- Opening Delimiter -
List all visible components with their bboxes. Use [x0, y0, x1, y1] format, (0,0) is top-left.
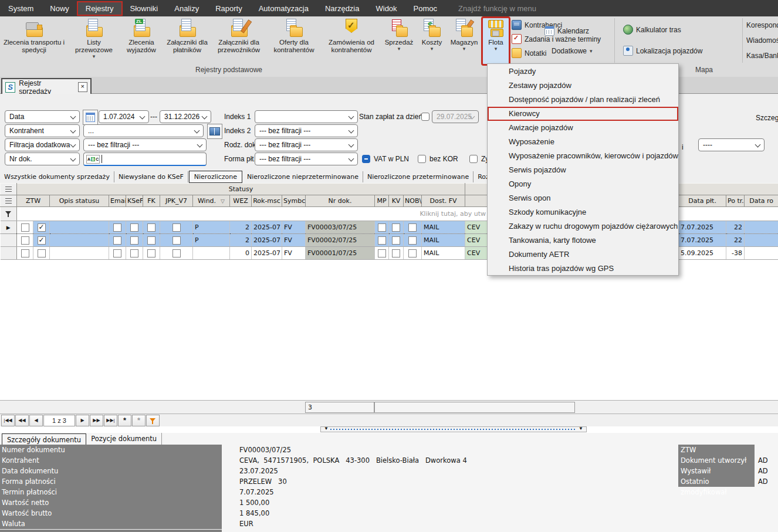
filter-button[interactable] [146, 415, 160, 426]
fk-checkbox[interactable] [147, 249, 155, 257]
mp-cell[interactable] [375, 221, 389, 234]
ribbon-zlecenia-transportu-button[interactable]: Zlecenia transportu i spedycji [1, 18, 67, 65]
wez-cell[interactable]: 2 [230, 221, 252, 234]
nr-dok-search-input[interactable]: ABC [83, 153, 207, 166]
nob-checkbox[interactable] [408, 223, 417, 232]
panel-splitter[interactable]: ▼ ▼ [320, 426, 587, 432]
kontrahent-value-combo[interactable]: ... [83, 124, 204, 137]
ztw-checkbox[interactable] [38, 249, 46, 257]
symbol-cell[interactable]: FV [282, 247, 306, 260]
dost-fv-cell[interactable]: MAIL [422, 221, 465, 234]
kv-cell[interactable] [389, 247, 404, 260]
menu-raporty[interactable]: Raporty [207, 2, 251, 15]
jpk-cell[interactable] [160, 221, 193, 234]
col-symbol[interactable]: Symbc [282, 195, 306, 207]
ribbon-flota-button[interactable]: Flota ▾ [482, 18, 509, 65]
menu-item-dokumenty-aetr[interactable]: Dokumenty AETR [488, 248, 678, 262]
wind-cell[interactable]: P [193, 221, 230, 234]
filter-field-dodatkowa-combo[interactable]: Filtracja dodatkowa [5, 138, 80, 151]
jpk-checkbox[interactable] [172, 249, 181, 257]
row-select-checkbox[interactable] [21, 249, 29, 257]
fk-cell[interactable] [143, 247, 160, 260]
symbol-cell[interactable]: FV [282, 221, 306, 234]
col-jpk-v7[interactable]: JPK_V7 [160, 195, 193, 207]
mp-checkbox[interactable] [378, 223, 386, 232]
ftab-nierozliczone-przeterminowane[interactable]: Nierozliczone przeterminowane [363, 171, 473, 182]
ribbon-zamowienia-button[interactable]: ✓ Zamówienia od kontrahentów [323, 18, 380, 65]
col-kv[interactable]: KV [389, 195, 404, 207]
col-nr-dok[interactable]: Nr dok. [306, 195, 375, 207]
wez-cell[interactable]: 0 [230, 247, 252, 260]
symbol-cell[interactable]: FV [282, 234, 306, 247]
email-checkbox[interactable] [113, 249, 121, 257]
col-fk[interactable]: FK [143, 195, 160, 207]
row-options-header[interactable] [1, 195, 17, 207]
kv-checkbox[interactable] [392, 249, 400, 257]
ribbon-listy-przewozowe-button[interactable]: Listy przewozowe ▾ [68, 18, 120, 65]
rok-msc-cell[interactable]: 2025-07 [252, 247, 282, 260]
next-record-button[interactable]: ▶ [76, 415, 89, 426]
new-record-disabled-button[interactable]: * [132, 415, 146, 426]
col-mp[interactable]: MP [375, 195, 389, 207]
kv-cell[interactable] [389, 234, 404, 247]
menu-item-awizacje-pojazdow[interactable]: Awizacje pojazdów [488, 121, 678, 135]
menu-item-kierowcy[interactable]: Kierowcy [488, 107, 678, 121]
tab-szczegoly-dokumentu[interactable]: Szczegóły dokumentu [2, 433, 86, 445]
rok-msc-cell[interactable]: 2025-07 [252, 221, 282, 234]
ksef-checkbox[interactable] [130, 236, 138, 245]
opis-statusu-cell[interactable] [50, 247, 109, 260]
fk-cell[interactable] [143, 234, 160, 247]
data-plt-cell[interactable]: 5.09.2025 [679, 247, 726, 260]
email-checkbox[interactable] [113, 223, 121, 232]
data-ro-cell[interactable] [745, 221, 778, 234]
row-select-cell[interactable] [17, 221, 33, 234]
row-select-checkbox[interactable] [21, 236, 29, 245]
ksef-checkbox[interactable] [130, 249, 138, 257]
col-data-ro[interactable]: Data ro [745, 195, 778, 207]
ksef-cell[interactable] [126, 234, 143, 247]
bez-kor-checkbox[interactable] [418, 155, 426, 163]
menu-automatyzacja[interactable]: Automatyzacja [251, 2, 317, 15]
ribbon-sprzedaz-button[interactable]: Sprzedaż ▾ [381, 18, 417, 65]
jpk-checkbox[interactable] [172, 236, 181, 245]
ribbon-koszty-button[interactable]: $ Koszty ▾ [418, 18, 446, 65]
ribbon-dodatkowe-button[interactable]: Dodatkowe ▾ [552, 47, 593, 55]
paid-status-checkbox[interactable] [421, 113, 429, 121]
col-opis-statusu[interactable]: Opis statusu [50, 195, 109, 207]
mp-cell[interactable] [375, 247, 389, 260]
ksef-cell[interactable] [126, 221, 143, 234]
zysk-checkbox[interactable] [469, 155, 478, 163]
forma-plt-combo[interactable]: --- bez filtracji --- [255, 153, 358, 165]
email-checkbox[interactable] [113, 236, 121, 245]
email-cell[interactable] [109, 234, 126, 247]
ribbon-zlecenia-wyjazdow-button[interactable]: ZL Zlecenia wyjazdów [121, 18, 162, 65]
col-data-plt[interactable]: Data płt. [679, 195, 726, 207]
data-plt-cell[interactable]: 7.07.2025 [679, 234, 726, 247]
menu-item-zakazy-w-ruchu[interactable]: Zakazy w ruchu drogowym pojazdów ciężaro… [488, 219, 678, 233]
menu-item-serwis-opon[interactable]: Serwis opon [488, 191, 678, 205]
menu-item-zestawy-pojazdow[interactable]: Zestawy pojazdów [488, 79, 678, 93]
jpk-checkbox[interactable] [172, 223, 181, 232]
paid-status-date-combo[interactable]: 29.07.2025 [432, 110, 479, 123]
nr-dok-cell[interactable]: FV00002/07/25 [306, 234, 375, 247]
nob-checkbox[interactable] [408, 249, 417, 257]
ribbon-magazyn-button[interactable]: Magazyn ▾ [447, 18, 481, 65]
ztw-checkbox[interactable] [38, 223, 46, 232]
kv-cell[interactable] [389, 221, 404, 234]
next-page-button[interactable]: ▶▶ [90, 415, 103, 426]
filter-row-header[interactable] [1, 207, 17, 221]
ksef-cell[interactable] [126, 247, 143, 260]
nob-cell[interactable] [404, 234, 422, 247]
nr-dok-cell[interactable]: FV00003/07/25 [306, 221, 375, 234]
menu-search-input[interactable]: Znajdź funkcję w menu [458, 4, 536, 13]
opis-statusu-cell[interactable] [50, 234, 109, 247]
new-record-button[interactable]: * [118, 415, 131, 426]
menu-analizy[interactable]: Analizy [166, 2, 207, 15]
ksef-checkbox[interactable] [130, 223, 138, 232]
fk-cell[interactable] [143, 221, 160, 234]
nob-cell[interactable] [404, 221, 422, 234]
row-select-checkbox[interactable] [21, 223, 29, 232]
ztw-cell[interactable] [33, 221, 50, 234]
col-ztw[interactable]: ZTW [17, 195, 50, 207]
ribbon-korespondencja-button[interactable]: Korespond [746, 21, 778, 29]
- Closing Delimiter -
### [Assigned task]
What you produce should repeat the data word for word while omitting all images.

### [Answer to this exercise]
List all visible components with their bboxes. Use [x0, y0, x1, y1] format, (0,0) is top-left.
filter-button[interactable] [146, 415, 160, 426]
fk-checkbox[interactable] [147, 249, 155, 257]
mp-cell[interactable] [375, 221, 389, 234]
ribbon-zlecenia-transportu-button[interactable]: Zlecenia transportu i spedycji [1, 18, 67, 65]
wez-cell[interactable]: 2 [230, 221, 252, 234]
nr-dok-search-input[interactable]: ABC [83, 153, 207, 166]
nob-checkbox[interactable] [408, 223, 417, 232]
panel-splitter[interactable]: ▼ ▼ [320, 426, 587, 432]
kontrahent-value-combo[interactable]: ... [83, 124, 204, 137]
ztw-checkbox[interactable] [38, 249, 46, 257]
symbol-cell[interactable]: FV [282, 247, 306, 260]
dost-fv-cell[interactable]: MAIL [422, 221, 465, 234]
kv-cell[interactable] [389, 247, 404, 260]
menu-raporty[interactable]: Raporty [207, 2, 251, 15]
jpk-cell[interactable] [160, 221, 193, 234]
col-symbol[interactable]: Symbc [282, 195, 306, 207]
ribbon-flota-button[interactable]: Flota ▾ [482, 18, 509, 65]
menu-item-dokumenty-aetr[interactable]: Dokumenty AETR [488, 248, 678, 262]
wind-cell[interactable]: P [193, 221, 230, 234]
filter-field-dodatkowa-combo[interactable]: Filtracja dodatkowa [5, 138, 80, 151]
jpk-checkbox[interactable] [172, 249, 181, 257]
row-select-checkbox[interactable] [21, 249, 29, 257]
fk-cell[interactable] [143, 247, 160, 260]
symbol-cell[interactable]: FV [282, 221, 306, 234]
col-jpk-v7[interactable]: JPK_V7 [160, 195, 193, 207]
mp-checkbox[interactable] [378, 223, 386, 232]
ftab-nierozliczone-przeterminowane[interactable]: Nierozliczone przeterminowane [363, 171, 473, 182]
ribbon-zamowienia-button[interactable]: ✓ Zamówienia od kontrahentów [323, 18, 380, 65]
col-kv[interactable]: KV [389, 195, 404, 207]
col-nr-dok[interactable]: Nr dok. [306, 195, 375, 207]
wez-cell[interactable]: 0 [230, 247, 252, 260]
symbol-cell[interactable]: FV [282, 234, 306, 247]
email-checkbox[interactable] [113, 249, 121, 257]
col-fk[interactable]: FK [143, 195, 160, 207]
row-options-header[interactable] [1, 195, 17, 207]
kv-checkbox[interactable] [392, 249, 400, 257]
ribbon-listy-przewozowe-button[interactable]: Listy przewozowe ▾ [68, 18, 120, 65]
rok-msc-cell[interactable]: 2025-07 [252, 247, 282, 260]
next-record-button[interactable]: ▶ [76, 415, 89, 426]
new-record-disabled-button[interactable]: * [132, 415, 146, 426]
col-mp[interactable]: MP [375, 195, 389, 207]
kv-cell[interactable] [389, 234, 404, 247]
menu-item-awizacje-pojazdow[interactable]: Awizacje pojazdów [488, 121, 678, 135]
menu-item-kierowcy[interactable]: Kierowcy [488, 107, 678, 121]
tab-szczegoly-dokumentu[interactable]: Szczegóły dokumentu [2, 433, 86, 445]
rok-msc-cell[interactable]: 2025-07 [252, 221, 282, 234]
ksef-checkbox[interactable] [130, 236, 138, 245]
opis-statusu-cell[interactable] [50, 247, 109, 260]
fk-cell[interactable] [143, 234, 160, 247]
data-plt-cell[interactable]: 5.09.2025 [679, 247, 726, 260]
email-checkbox[interactable] [113, 223, 121, 232]
data-ro-cell[interactable] [745, 221, 778, 234]
row-select-cell[interactable] [17, 221, 33, 234]
row-select-checkbox[interactable] [21, 236, 29, 245]
ksef-checkbox[interactable] [130, 249, 138, 257]
col-data-ro[interactable]: Data ro [745, 195, 778, 207]
ksef-cell[interactable] [126, 234, 143, 247]
bez-kor-checkbox[interactable] [418, 155, 426, 163]
menu-automatyzacja[interactable]: Automatyzacja [251, 2, 317, 15]
ribbon-sprzedaz-button[interactable]: Sprzedaż ▾ [381, 18, 417, 65]
jpk-checkbox[interactable] [172, 236, 181, 245]
ribbon-koszty-button[interactable]: $ Koszty ▾ [418, 18, 446, 65]
ribbon-dodatkowe-button[interactable]: Dodatkowe ▾ [552, 47, 593, 55]
paid-status-checkbox[interactable] [421, 113, 429, 121]
col-opis-statusu[interactable]: Opis statusu [50, 195, 109, 207]
mp-cell[interactable] [375, 247, 389, 260]
ksef-cell[interactable] [126, 221, 143, 234]
zysk-checkbox[interactable] [469, 155, 478, 163]
forma-plt-combo[interactable]: --- bez filtracji --- [255, 153, 358, 165]
email-checkbox[interactable] [113, 236, 121, 245]
email-cell[interactable] [109, 234, 126, 247]
ribbon-zlecenia-wyjazdow-button[interactable]: ZL Zlecenia wyjazdów [121, 18, 162, 65]
col-data-plt[interactable]: Data płt. [679, 195, 726, 207]
data-plt-cell[interactable]: 7.07.2025 [679, 234, 726, 247]
menu-item-zakazy-w-ruchu[interactable]: Zakazy w ruchu drogowym pojazdów ciężaro… [488, 219, 678, 233]
menu-item-serwis-opon[interactable]: Serwis opon [488, 191, 678, 205]
menu-item-zestawy-pojazdow[interactable]: Zestawy pojazdów [488, 79, 678, 93]
jpk-checkbox[interactable] [172, 223, 181, 232]
paid-status-date-combo[interactable]: 29.07.2025 [432, 110, 479, 123]
nr-dok-cell[interactable]: FV00002/07/25 [306, 234, 375, 247]
nob-checkbox[interactable] [408, 249, 417, 257]
ribbon-magazyn-button[interactable]: Magazyn ▾ [447, 18, 481, 65]
ztw-checkbox[interactable] [38, 223, 46, 232]
kv-cell[interactable] [389, 221, 404, 234]
next-page-button[interactable]: ▶▶ [90, 415, 103, 426]
filter-row-header[interactable] [1, 207, 17, 221]
ksef-cell[interactable] [126, 247, 143, 260]
nob-cell[interactable] [404, 234, 422, 247]
nr-dok-cell[interactable]: FV00003/07/25 [306, 221, 375, 234]
menu-search-input[interactable]: Znajdź funkcję w menu [458, 4, 536, 13]
opis-statusu-cell[interactable] [50, 234, 109, 247]
new-record-button[interactable]: * [118, 415, 131, 426]
menu-analizy[interactable]: Analizy [166, 2, 207, 15]
ksef-checkbox[interactable] [130, 223, 138, 232]
fk-cell[interactable] [143, 221, 160, 234]
nob-cell[interactable] [404, 221, 422, 234]
row-select-checkbox[interactable] [21, 223, 29, 232]
ztw-cell[interactable] [33, 221, 50, 234]
col-ztw[interactable]: ZTW [17, 195, 50, 207]
ribbon-korespondencja-button[interactable]: Korespond [746, 21, 778, 29]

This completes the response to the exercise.